When you travel down to the Badger Corner boat ramp you're looking at the Mathinna Beds. Some of the beds are half a metre to a metre wide. There’s different rock types.

Mathinna Beds

The big thick ones are sandstones and between them you’ve got the shales. These are what are known as turbidites.

A turbidite is a deposit that is formed in deep water - maybe a thousand metres deep - right off the edge of the continental shelf.

Typically you had big rivers carrying lots of sediment out to the edge of the continental shelf where it’s temporarily deposited.

Mathinna Beds

Then there might have been a submarine earthquake that’s generated a landslide so that the sediments redeposited from the shallow water down the continental shelf to where the ocean floor flattens out at depth.

There they were then tilted some time between 410 and 400 million years ago as there was a collision between tectonic plates in this general area and they were folded.

Mathinna Beds

Within the Mathinna Beds, there’s lots of quartz veining and dykes coming though. Some of the structures of the dykes go straight out to the islands.

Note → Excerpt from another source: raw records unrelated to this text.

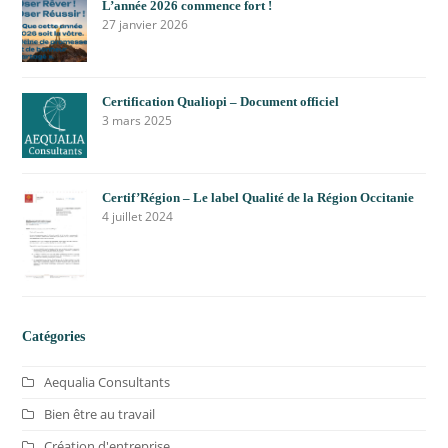
L’année 2026 commence fort !
27 janvier 2026
Certification Qualiopi – Document officiel
3 mars 2025
Certif’Région – Le label Qualité de la Région Occitanie
4 juillet 2024
Catégories
Aequalia Consultants
Bien être au travail
Création d'entreprise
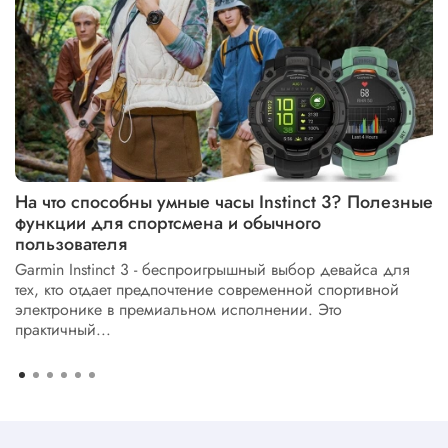
На что способны умные часы Instinct 3? Полезные
функции для спортсмена и обычного
пользователя
Garmin Instinct 3 - беспроигрышный выбор девайса для
тех, кто отдает предпочтение современной спортивной
электронике в премиальном исполнении. Это
практичный...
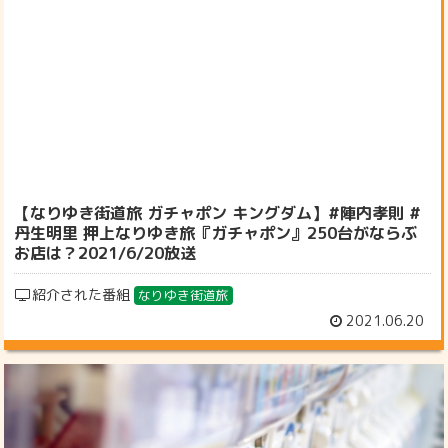
【なりゆき街道旅 ガチャポン キングダム】#陣内孝則 #
丹生明里 押上なりゆき旅『ガチャポン』250台がならぶ
お店は？2021/6/20放送
紹介された番組
なりゆき街道旅
2021.06.20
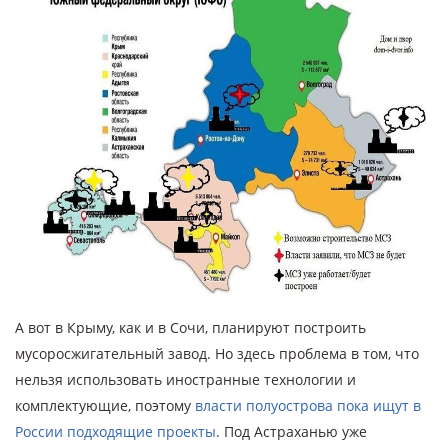
А вот в Крыму, как и в Сочи, планируют построить
мусоросжигательный завод. Но здесь проблема в том, что
нельзя использовать иностранные технологии и
комплектующие, поэтому
власти полуострова пока ищут в
России подходящие проекты
. Под Астраханью уже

Dolerite dykes are a medium grained igneous rock. Being very dark in colour suggests it’s a maffic igneous rock. This means it’s a rock that comes from the mantle rather than rocks that are produced from the crust.

Mathinna Beds

It may even be derived from the upper mantle - they vary in composition.

We know the dyke intrudes the granites which are 400-380 million years old.

So we know it’s younger than that but how much younger we don’t really know. It could be anywhere between 380 and 65 million years old. It would be possible to try and date them but so far this hasn't been done.